The voice outside the corridor paused, sensing something off.
Tang Xuan glanced at the bewildered Zhiming, noting the monk's urgent yet superstitious demeanor—a useful flaw. Ancient thinkers left gaps in their worldview; give them a divine cue and they'll patch the logic themselves.
He took two seconds to frame his words, using the most steady, almost reverent tone a five‑year‑old body could manage: "I…just dreamed of a bodhisattva."
Zhiming leaned forward an inch. "What did the bodhisattva say?"
Tang Xuan paused, eyes neutral. "The bodhisattva said, 'This calamity is over. Do not worry.'"

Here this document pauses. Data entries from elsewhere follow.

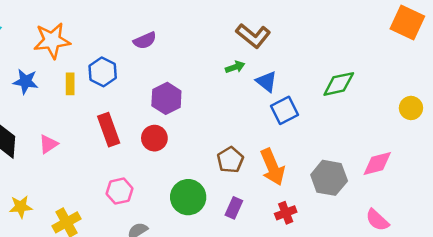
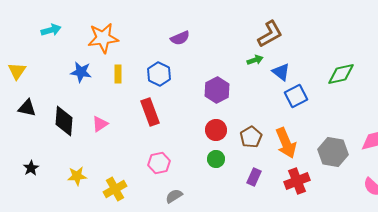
brown L-shape: (253, 36) -> (270, 34), turned -68
blue hexagon: (103, 72) -> (159, 74), moved
purple hexagon: (166, 98) -> (217, 90), moved
red circle: (154, 138) -> (216, 130), moved
green circle: (188, 197) -> (216, 159), moved, size x0.6
red cross: (286, 213) -> (297, 181), size x1.4

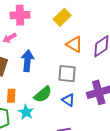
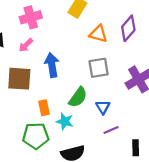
blue triangle: (68, 100) -> (103, 107), moved, turned 40

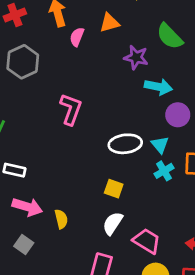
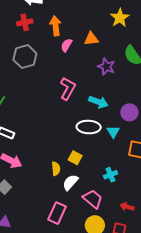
cyan arrow: (158, 87) -> (98, 102), moved
pink L-shape: (71, 109) -> (68, 88), moved
cyan cross: (164, 171) -> (110, 175), moved
yellow semicircle: (61, 219) -> (56, 169), moved

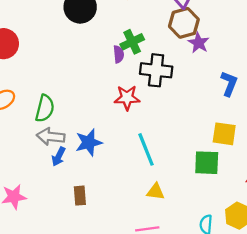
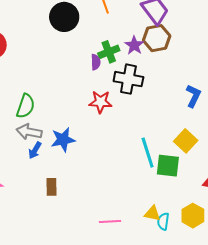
purple star: (199, 43) -> (134, 45), moved
yellow square: (224, 134) -> (186, 141), turned 30
cyan line: (146, 149) -> (148, 153), moved
yellow triangle: (155, 192) -> (152, 213), moved

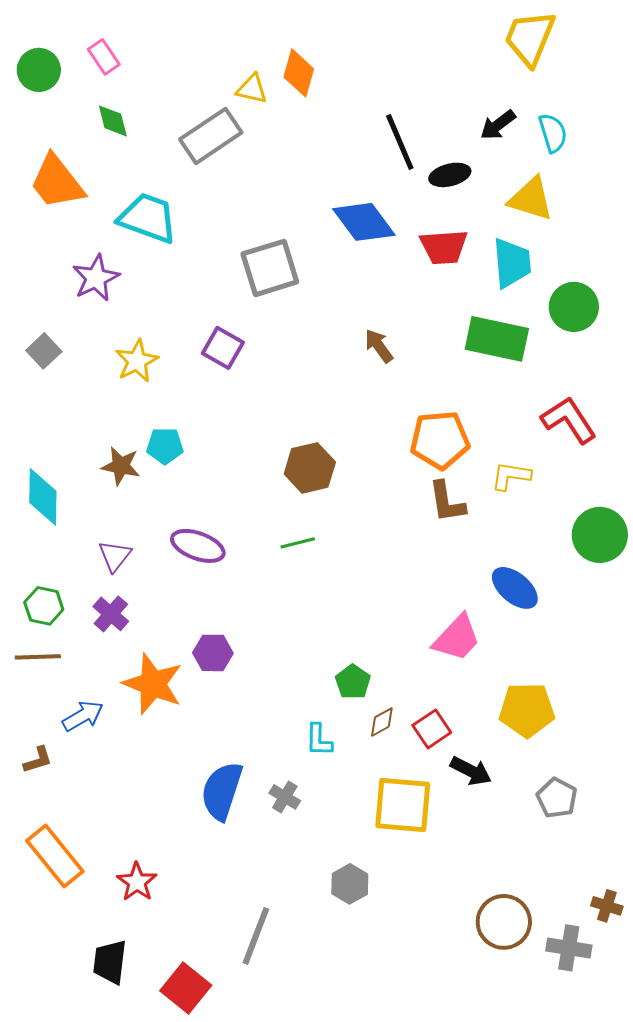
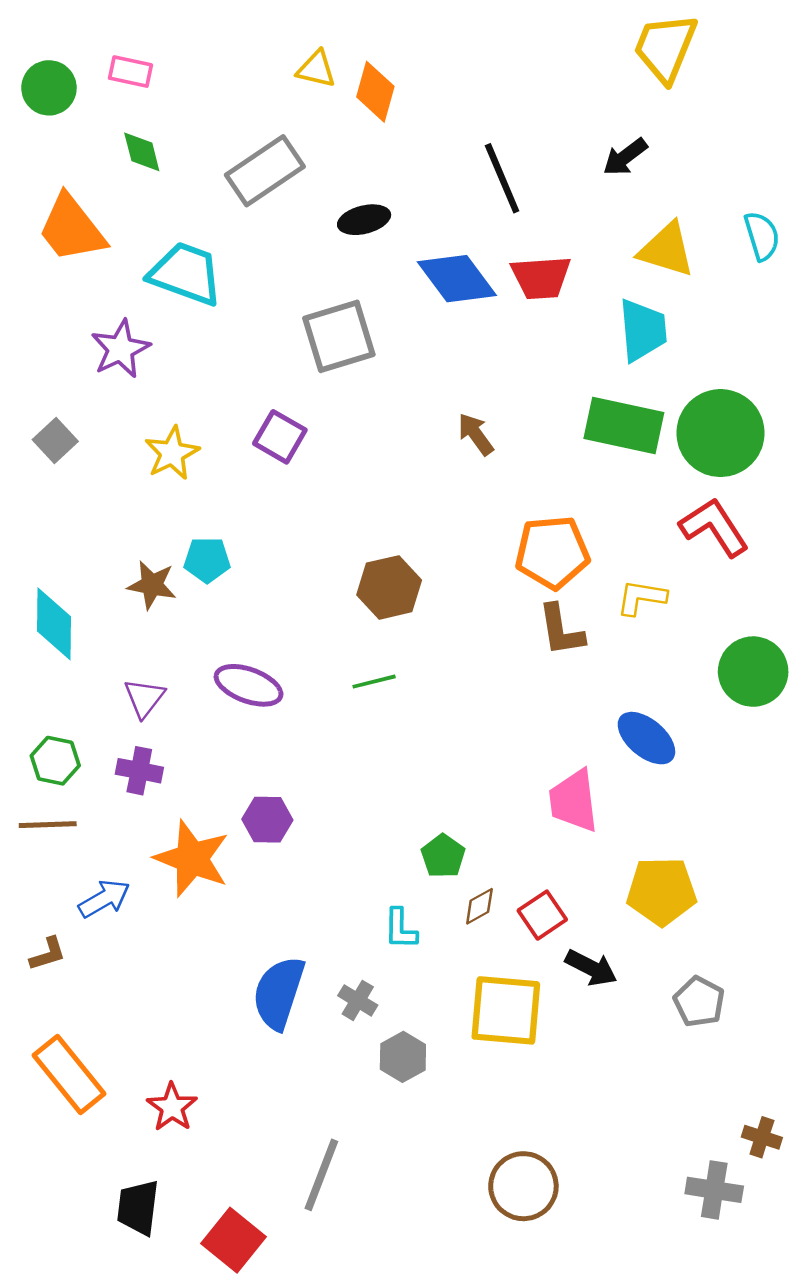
pink rectangle: (104, 57) -> (131, 72), turned -44
yellow triangle: (252, 89) -> (316, 69), moved
cyan semicircle: (553, 133) -> (762, 236), moved
black ellipse: (450, 175) -> (364, 220), moved
red trapezoid: (444, 247) -> (541, 277), moved
green circle: (574, 307) -> (720, 433), moved, size x1.4
purple cross: (111, 614) -> (139, 771), turned -30
pink trapezoid: (457, 638) -> (574, 801), turned 130
gray hexagon: (350, 884) -> (403, 1057), moved
brown circle: (504, 922) -> (523, 1186), moved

Silence settled in the room. Stable. He completed his mental assessment—ready to wield a "dimensional‑reduction strike" on these antiquated minds.
Zhiming brought a bowl of plain congee and left.
Tang Xuan lifted the bowl, took a sip. Plain rice water—no salt, no seasoning.
He lingered for nearly four seconds, fully aware:
I am drinking. The bowl's warmth, its texture, the gravitational pull as the liquid passed his throat. He drained the congee, set the bowl down, and stared again at the wooden beams overhead. Fifteen years. He had waited fifteen years. Even in this backward era, as long as he could move, he felt godlike.
He began scheming: Step 1—adapt to the language of this time; Step 2—train this body properly…
When he was formulating step 7, a faint disturbance rose from the deepest recess of his new vessel—like a distant whisper carried away by wind, leaving only a trembling, tear‑stained frequency.
Tang Xuan opened his eyes.
It seemed the body had previously housed someone else, and the former tenant hadn't quite moved out.
A sparrow flapped its wings and vanished outside.
Maybe it's tinnitus, he rationalized, closing his eyes to continue planning.
The sob‑like tone lingered in an indiscernible void until it finally faded. He pretended not to hear it.